Scheme 1: De-polymerization of RAFT polymers with trithioester end-group [5]. Reproduced from ref. [5] with permission from The Royal Society of Chemistry.

Flanders et al. polymerized methacrylate monomers, including methylmethacrylate (MMA), using reversible addition-fragmentation chain-transfer (RAFT) polymerization with a trithioester chain-transfer agent (CTA) [5]. This type of polymerization places trithioester end-group at end of the polymer chain (Scheme 1). Typically, this end-group is used to re-start the polymerization at the trithioester end of the polymer. However, as we will see, it may have another function. The authors isolated the polymer, then re-dissolved the polymer in 1,4-dioxane at 70 °C (Scheme 1). This caused monomers to be released from the polymer chains at a temperature much less than the ceiling temperature of MMA, which is 227 °C [13]. Analysis of the polymer after partial de-polymerization demonstrated that the trithioester end-group was still attached to the polymer and the size dispersity (range of polymer ‘molecular weight’) was low, which suggested that the de-polymerization was moderated by the trithioester end-group. The authors observed 10-35% de-polymerization after heating at 70 °C for 12-60 hrs.

Scheme 2: ATRP of NIPAM in carbonated water, followed by de-polymerization [9]. Reproduced from ref. [9] with permission from The Royal Society of Chemistry.

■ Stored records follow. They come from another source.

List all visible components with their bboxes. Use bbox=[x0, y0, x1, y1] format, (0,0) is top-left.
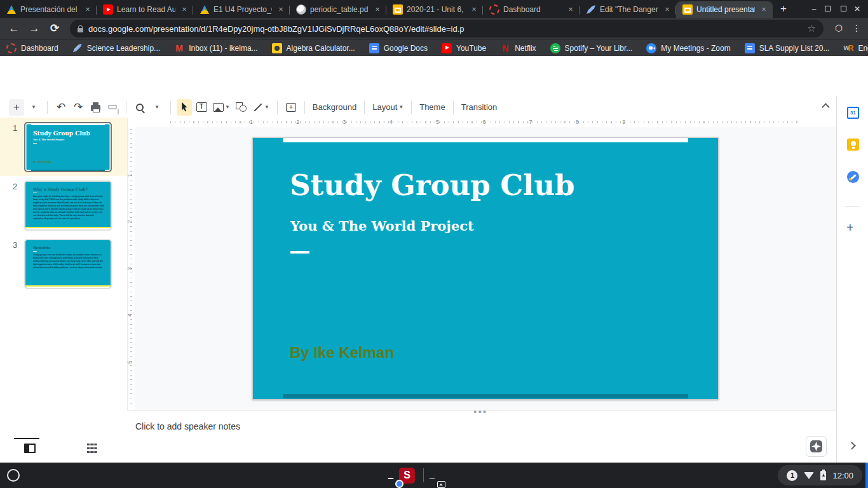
browser-menu-icon[interactable]: ⋮ bbox=[850, 20, 863, 37]
forward-button[interactable]: → bbox=[25, 20, 43, 37]
workspace: 1 Study Group Club You & The World Proje… bbox=[0, 118, 868, 410]
grid-view-icon[interactable] bbox=[87, 444, 97, 453]
undo-button[interactable]: ↶ bbox=[53, 99, 69, 116]
get-addons-button[interactable]: + bbox=[846, 220, 854, 235]
browser-tab[interactable]: Presentación del D × bbox=[0, 1, 97, 18]
tab-close-icon[interactable]: × bbox=[83, 4, 93, 15]
browser-tab[interactable]: Edit "The Dangers × bbox=[580, 1, 676, 18]
back-button[interactable]: ← bbox=[5, 20, 23, 37]
extensions-icon[interactable]: ⬡ bbox=[830, 20, 848, 37]
explore-button[interactable] bbox=[806, 436, 827, 457]
ruler-number: 6 bbox=[483, 119, 486, 125]
insert-image-button[interactable]: ▼ bbox=[211, 99, 232, 116]
tab-close-icon[interactable]: × bbox=[662, 4, 672, 15]
browser-tab[interactable]: E1 U4 Proyecto_C × bbox=[193, 1, 290, 18]
slide-dash-accent bbox=[290, 251, 309, 254]
slide-accent-topbar bbox=[283, 138, 688, 142]
bookmark-item[interactable]: YouTube bbox=[442, 43, 486, 53]
select-tool-button[interactable] bbox=[177, 99, 192, 116]
thumbnail-title: Benefits bbox=[33, 245, 51, 250]
wr-icon bbox=[843, 43, 853, 53]
zoomapp-icon bbox=[646, 43, 656, 53]
bookmark-item[interactable]: SLA Supply List 20... bbox=[745, 43, 830, 53]
slide-subtitle-text[interactable]: You & The World Project bbox=[290, 218, 474, 234]
new-tab-button[interactable]: + bbox=[775, 1, 792, 18]
layout-button[interactable]: Layout▼ bbox=[370, 99, 405, 116]
new-slide-button[interactable]: + bbox=[9, 99, 24, 116]
slide-thumbnail[interactable]: Why a Study Group Club? Now you might be… bbox=[24, 180, 112, 231]
insert-comment-button[interactable] bbox=[283, 99, 299, 116]
chromeos-shelf: S 1 12:00 bbox=[0, 463, 868, 488]
wifi-icon bbox=[804, 472, 814, 479]
redo-button[interactable]: ↷ bbox=[71, 99, 86, 116]
insert-line-button[interactable]: ▼ bbox=[251, 99, 271, 116]
youtube-icon bbox=[442, 43, 452, 53]
restore-button[interactable] bbox=[825, 4, 846, 13]
background-button[interactable]: Background bbox=[311, 99, 358, 116]
minimize-button[interactable]: – bbox=[803, 4, 825, 13]
reload-button[interactable]: ⟳ bbox=[46, 20, 64, 37]
bookmark-star-icon[interactable]: ☆ bbox=[808, 23, 816, 34]
tab-close-icon[interactable]: × bbox=[759, 4, 769, 15]
tab-close-icon[interactable]: × bbox=[372, 4, 383, 15]
tab-close-icon[interactable]: × bbox=[276, 4, 286, 15]
paint-format-button[interactable] bbox=[105, 99, 120, 116]
launcher-button[interactable] bbox=[7, 469, 20, 482]
ruler-number: 1 bbox=[250, 119, 253, 125]
filmstrip-view-icon[interactable] bbox=[24, 444, 36, 453]
bookmark-item[interactable]: Netflix bbox=[500, 43, 536, 53]
clock: 12:00 bbox=[832, 471, 853, 480]
slide-title-text[interactable]: Study Group Club bbox=[290, 168, 574, 202]
slide-number: 2 bbox=[13, 182, 17, 191]
slide-byline-text[interactable]: By Ike Kelman bbox=[290, 344, 394, 362]
browser-tab[interactable]: 2020-21 - Unit 6, D × bbox=[386, 1, 483, 18]
print-button[interactable] bbox=[88, 99, 103, 116]
bookmark-item[interactable]: Spotify – Your Libr... bbox=[550, 43, 633, 53]
bookmark-item[interactable]: My Meetings - Zoom bbox=[646, 43, 730, 53]
address-bar[interactable]: docs.google.com/presentation/d/1R4eDpy20… bbox=[70, 20, 824, 37]
thumbnail-byline: By Ike Kelman bbox=[33, 160, 51, 163]
slide-thumbnail-row[interactable]: 1 Study Group Club You & The World Proje… bbox=[0, 118, 127, 176]
browser-tab[interactable]: periodic_table.pdf × bbox=[290, 1, 386, 18]
tab-close-icon[interactable]: × bbox=[566, 4, 576, 15]
transition-button[interactable]: Transition bbox=[459, 99, 499, 116]
zoom-button[interactable] bbox=[132, 99, 147, 116]
browser-tab[interactable]: Dashboard × bbox=[483, 1, 580, 18]
docs-icon bbox=[369, 43, 379, 53]
calendar-icon[interactable] bbox=[847, 107, 859, 119]
text-box-button[interactable] bbox=[194, 99, 209, 116]
slide-thumbnail[interactable]: Benefits Study groups are one of the bes… bbox=[24, 239, 112, 289]
bookmark-item[interactable]: Dashboard bbox=[6, 43, 58, 53]
slide-thumbnail-row[interactable]: 3 Benefits Study groups are one of the b… bbox=[0, 234, 127, 293]
browser-tab[interactable]: Learn to Read Aure × bbox=[97, 1, 193, 18]
zoom-dropdown-icon[interactable]: ▼ bbox=[149, 99, 165, 116]
insert-shape-button[interactable] bbox=[234, 99, 249, 116]
url-text: docs.google.com/presentation/d/1R4eDpy20… bbox=[88, 24, 803, 34]
bookmark-item[interactable]: Google Docs bbox=[369, 43, 428, 53]
bookmark-item[interactable]: Inbox (11) - ikelma... bbox=[174, 43, 257, 53]
hide-panel-icon[interactable] bbox=[848, 442, 856, 450]
keep-icon[interactable] bbox=[847, 139, 859, 151]
status-tray[interactable]: 1 12:00 bbox=[778, 465, 862, 485]
browser-tab[interactable]: Untitled presentati × bbox=[676, 1, 773, 18]
dashboard-icon bbox=[6, 43, 17, 53]
slide-thumbnail-row[interactable]: 2 Why a Study Group Club? Now you might … bbox=[0, 176, 127, 234]
theme-button[interactable]: Theme bbox=[417, 99, 447, 116]
tasks-icon[interactable] bbox=[847, 171, 859, 183]
bookmark-item[interactable]: English to French, It... bbox=[843, 43, 868, 53]
close-window-button[interactable]: ✕ bbox=[846, 4, 868, 13]
current-slide[interactable]: Study Group Club You & The World Project… bbox=[252, 137, 719, 400]
speaker-notes-input[interactable]: Click to add speaker notes bbox=[135, 421, 240, 431]
new-slide-dropdown-icon[interactable]: ▼ bbox=[26, 99, 41, 116]
slide-canvas[interactable]: 123456789 Study Group Club You & The Wor… bbox=[135, 118, 836, 410]
docs-icon bbox=[745, 43, 755, 53]
thumbnail-subtitle: You & The World Project bbox=[33, 139, 64, 141]
notes-resize-handle[interactable]: ●●● bbox=[473, 409, 487, 415]
slide-thumbnail[interactable]: Study Group Club You & The World Project… bbox=[24, 122, 112, 172]
dashboard-icon bbox=[489, 4, 499, 15]
tab-close-icon[interactable]: × bbox=[469, 4, 479, 15]
bookmark-item[interactable]: Science Leadership... bbox=[72, 43, 160, 53]
bookmark-item[interactable]: Algebra Calculator... bbox=[272, 43, 355, 53]
tab-close-icon[interactable]: × bbox=[179, 4, 189, 15]
secure-lock-icon[interactable] bbox=[78, 28, 83, 32]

Lloyd et al. used an alkylbromide initiator, Cu-based catalyst system to polymerize N-isopropylacrylamide (NIPAM) in Highland Spring carbonated water at 0 °C (Scheme 2) [9]. This type of polymerization places a halide at the end of the polymer chain. The authors monitored the monomer conversion into polymer using ¹H-NMR spectroscopy. They measured that ca. 99% of the monomer was converted into polymer chains within 10 min. Unexpectedly, in the next 50 min. the authors observed 50% de-polymerization. The authors attempted to optimize de-polymerization conditions by changing the pH, using dry ice in HPLC grade water instead of Highland Spring carbonated water, etc. which led to 34-71% de-polymerization after 0.5-24 hrs. Years later, the same group used a very similar polymerization condition to polymerize NIPAM [1]. This time, non-carbonated water was used as the solvent and they did not report any de-polymerization.

The reports on RDRP followed by de-polymerization highlighted here are not yet ready to make an impact to ‘plastic to monomer’. The authors admit that the mechanism of de-polymerization is unknown. However, these seem to be the first set of reports on de-polymerization occurring at low temperatures. Perhaps these publications could be the birth of the reversible-deactivation radical de-polymerization (RDRDe-P) field. This is especially intriguing because RDRP have already been studied for decades in academia and are being adopted by the polymer industry [4]. Companies like BASF, Solvay, DuPont, L’Oréal, Unilever, 3 M, Arkema, PPG Industries, etc. already claimed patents for technology and products based on RDRP [4]. Somewhat ironically, RDRP was also part of the IUPAC’s 10 chemical innovations for impact on society but not for its potential to recycle polymer [6].

The polymers of the future may not be made from monomers abundantly used today, but the polymers of the future may be degradable through a low energy process.